Having done that, I met up with the team just before 7 am and we proceeded to make our way into the restaurant. This was a bit weird right from the get-go as the venue was in a mall concourse, just off the main drag, and when we got there, the sliding glass doors that opened on to the concourse were open about a foot.

We let ourselves in, expecting to meet someone from the restaurant management, but that didn’t happen. Instead, we could see through the swinging doors that the kitchen staff were hard at work preparing their 5,000 pounds of French fries for the day – the front door having presumably been left open so they could enter.

In any case, the protocol for the maintenance blitz was that you had to call HQ in Florida the minute you were on the premises and get them to start the clock. Veepy did the honors: “We’re in, at 7:02!” This kind of felt like we were Brad Pitt and crew in Oceans One Million (or whatever the last installment was…) And with that, the guys fanned out and started furiously cleaning every display in sight.

This left Veepy and me free to search for the tech room/equipment racks so I could get started on the work that I’d been hired for. We searched the bar area, where we’d entered. No luck. Then the adjacent dining area, still no luck. Finally, we found a mezzanine area overlooking the dining room. This consisted of an open-plan office and included two seven-foot equipment racks holding all the AV gear. Bingo!

Except…the equipment didn’t match what we we’d been told to expect, and there was a laser-engraved panel at the top of each rack proudly proclaiming that the equipment had been installed by the company that I had managed in the 90s, who wasn’t the installer at any of the other locations. One particular sign that something wasn’t quite right – the DSP units were not BSS Soundweb but something else entirely.

Accidental Tourist

At that point, Veepy got back on the phone to HQ to try and find out what the heck was going on. This left me with absolutely nothing to do but play tourist, so I wandered over to the one window in the office to see what I could see. This window happened to be a tall, narrow one, about a foot wide, so it didn’t exactly offer a panoramic view of the falls, but I could see them if I looked in that direction.

So, I looked to my right, which was up river towards the falls, and watched them for a few minutes. I had seen them many times before, but they’re still always worth a look. From there, I let my gaze drift down the Niagara Gorge, marveling at all the water moving through it while idly searching for any sign of the tourist boats. Too early for the boats.
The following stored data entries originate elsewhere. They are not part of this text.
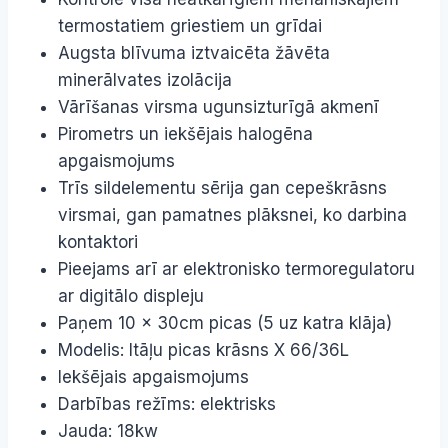
termostatiem griestiem un grīdai
Augsta blīvuma iztvaicēta žāvēta
minerālvates izolācija
Vārīšanas virsma ugunsizturīgā akmenī
Pirometrs un iekšējais halogēna
apgaismojums
Trīs sildelementu sērija gan cepeškrāsns
virsmai, gan pamatnes plāksnei, ko darbina
kontaktori
Pieejams arī ar elektronisko termoregulatoru
ar digitālo displeju
Paņem 10 x 30cm picas (5 uz katra klāja)
Modelis: Itāļu picas krāsns X 66/36L
Iekšējais apgaismojums
Darbības režīms: elektrisks
Jauda: 18kw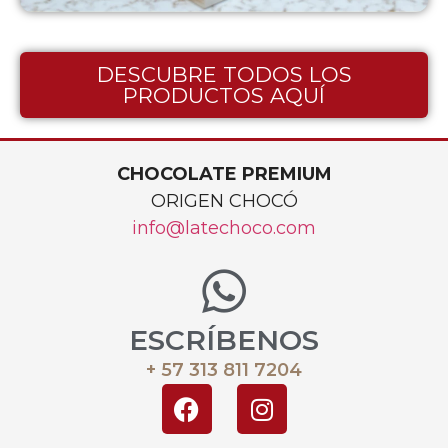
DESCUBRE TODOS LOS
PRODUCTOS AQUÍ
CHOCOLATE PREMIUM
ORIGEN CHOCÓ
info@latechoco.com
ESCRÍBENOS
+ 57 313 811 7204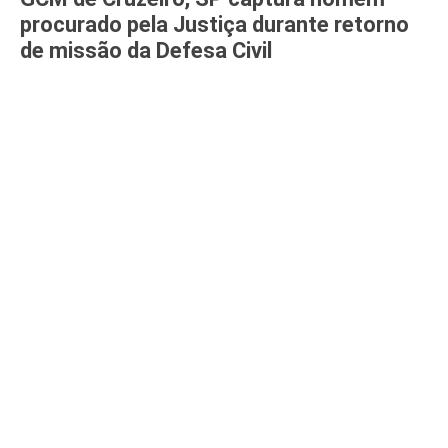
procurado pela Justiça durante retorno
de missão da Defesa Civil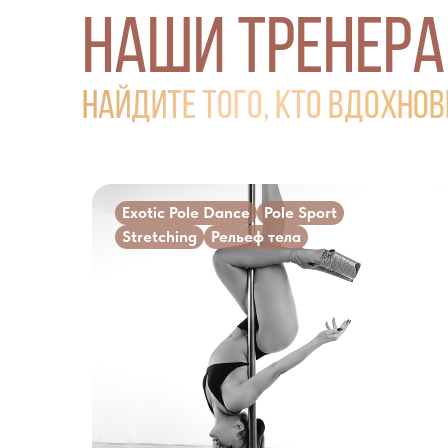
НАШИ ТРЕНЕРА
найдите того, кто вдохнов
Exotic Pole Dance
Pole Sport
Stretching
Рельеф тела
Сила, сексуальность и грациозность.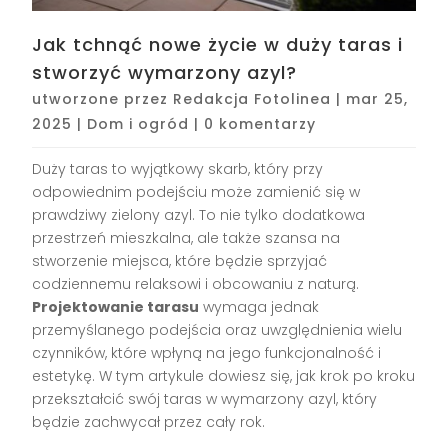
Jak tchnąć nowe życie w duży taras i
stworzyć wymarzony azyl?
utworzone przez
Redakcja Fotolinea
|
mar 25,
2025
|
Dom i ogród
|
0 komentarzy
Duży taras to wyjątkowy skarb, który przy
odpowiednim podejściu może zamienić się w
prawdziwy zielony azyl. To nie tylko dodatkowa
przestrzeń mieszkalna, ale także szansa na
stworzenie miejsca, które będzie sprzyjać
codziennemu relaksowi i obcowaniu z naturą.
Projektowanie tarasu
wymaga jednak
przemyślanego podejścia oraz uwzględnienia wielu
czynników, które wpłyną na jego funkcjonalność i
estetykę. W tym artykule dowiesz się, jak krok po kroku
przekształcić swój taras w wymarzony azyl, który
będzie zachwycał przez cały rok.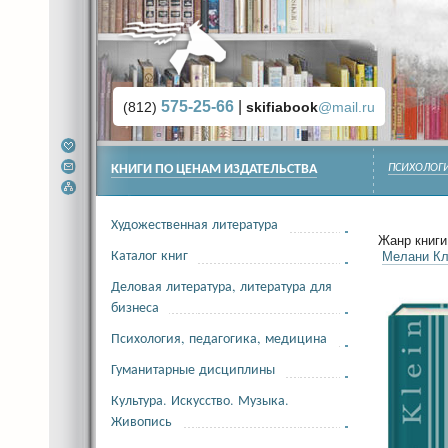
575-25-66
|
(812)
skifiabook
@mail.ru
КНИГИ ПО ЦЕНАМ ИЗДАТЕЛЬСТВА
ПСИХОЛОГИ
Художественная литература
Жанр книги 
Каталог книг
Мелани К
Деловая литература, литература для
бизнеса
Психология, педагогика, медицина
Гуманитарные дисциплины
Культура. Искусство. Музыка.
Живопись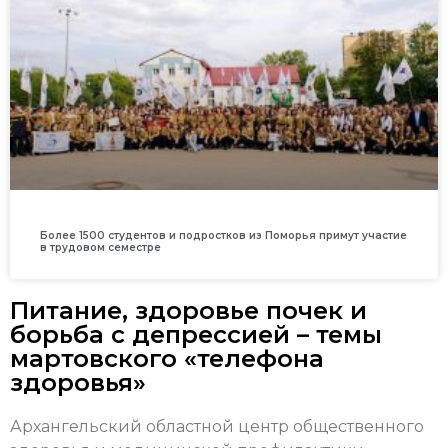
Более 1500 студентов и подростков из Поморья примут участие
в трудовом семестре
Питание, здоровье почек и
борьба с депрессией – темы
мартовского «телефона
здоровья»
Архангельский областной центр общественного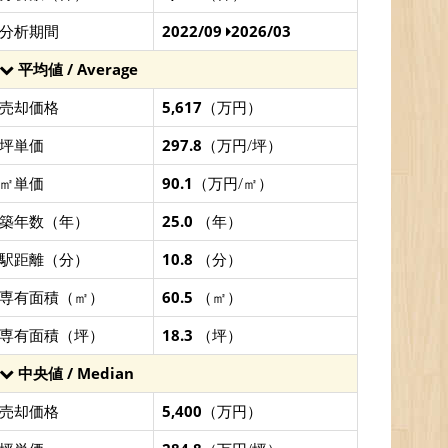
分析期間
2022/09
2026/03
平均値 / Average
売却価格
5,617
（万円）
坪単価
297.8
（万円/坪）
㎡単価
90.1
（万円/㎡）
築年数（年）
25.0
（年）
駅距離（分）
10.8
（分）
専有面積（㎡）
60.5
（㎡）
専有面積（坪）
18.3
（坪）
中央値 / Median
売却価格
5,400
（万円）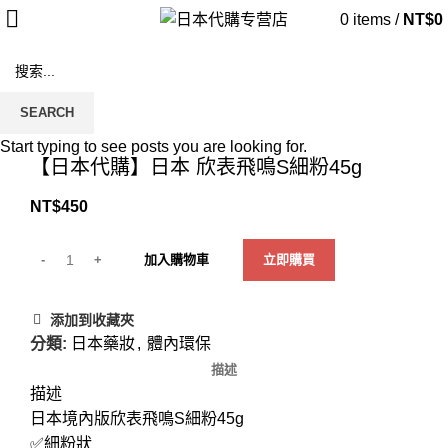
0
items
/
NT$
0
SEARCH
Click to enlarge
Start typing to see posts you are looking for.
【日本代購】日本 欣表飛鳴S細粉45g
NT$
450
加入購物車
立即購買
添加到收藏夾
分類:
日本藥妝
,
體內環保
描述
描述
日本境內版欣表飛鳴S細粉45g
✅細粉狀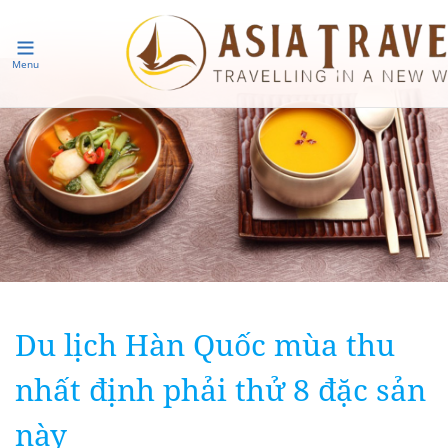
Menu
Du lịch Hàn Quốc mùa thu
nhất định phải thử 8 đặc sản
này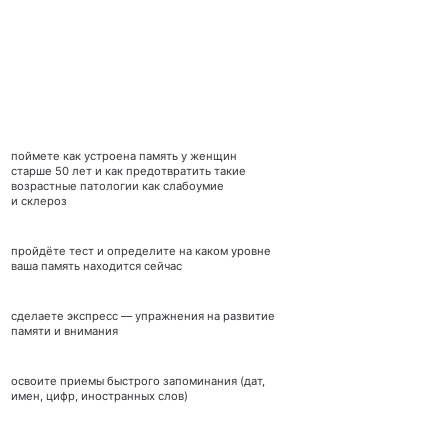
поймете как устроена память у женщин
старше 50 лет и как предотвратить такие
возрастные патологии как слабоумие
и склероз
пройдёте тест и определите на каком уровне
ваша память находится сейчас
сделаете экспресс — упражнения на развитие
памяти и внимания
освоите приемы быстрого запоминания (дат,
имен, цифр, иностранных слов)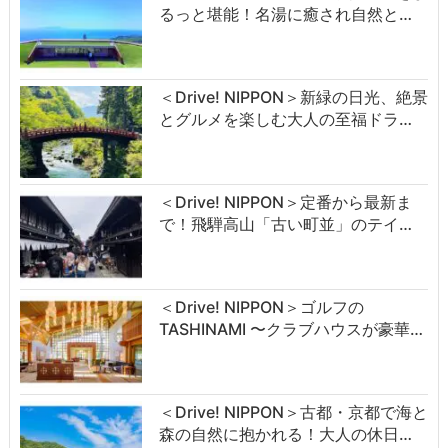
るっと堪能！名湯に癒され自然と…
＜Drive! NIPPON＞新緑の日光、絶景
とグルメを楽しむ大人の至福ドラ…
＜Drive! NIPPON＞定番から最新ま
で！飛騨高山「古い町並」のテイ…
＜Drive! NIPPON＞ゴルフの
TASHINAMI 〜クラブハウスが豪華…
＜Drive! NIPPON＞古都・京都で海と
森の自然に抱かれる！大人の休日…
From there, my eye drifted down to the Rainbow Bridge, where I noticed the day’s traffic beginning to build up as folks waited to get through Customs into the US. Looking up from there to the American side of the river, I couldn’t help noticing a restaurant very close to the bridge, with a 100-foot high neon guitar in the parking lot…

While I’d been rubbernecking, I’d also been half listening to Veepy’s side of the phone conversation as he tried to work out what was going on. I interrupted him: “Hey Veepy, ask them if they meant Niagara Falls, New York!”

Which, of course, they had. With that news still ringing in his ears, Veepy leapt up from the manager’s desk and ran down the stairs, yelling to his guys “Abort! Abort! STOP CLEANING!”

After that, we beat a hasty retreat, still without having seen or interacted with anyone from the restaurant’s management. To this day, I wonder if they noticed that some of their TV’s were looking particularly fine when they opened later that day.

Veepy and I conferred briefly to see if it was worth me trying to get across the river to do my assigned tasks, but we decided that it was too late in the day, and kind of iffy since I hadn’t brought my passports with me (I’m a dual citizen, born in the U.S.).

I did eventually go by myself a few weeks later: a one-man maintenance blitz, except that I just did the two tasks assigned to me and went home.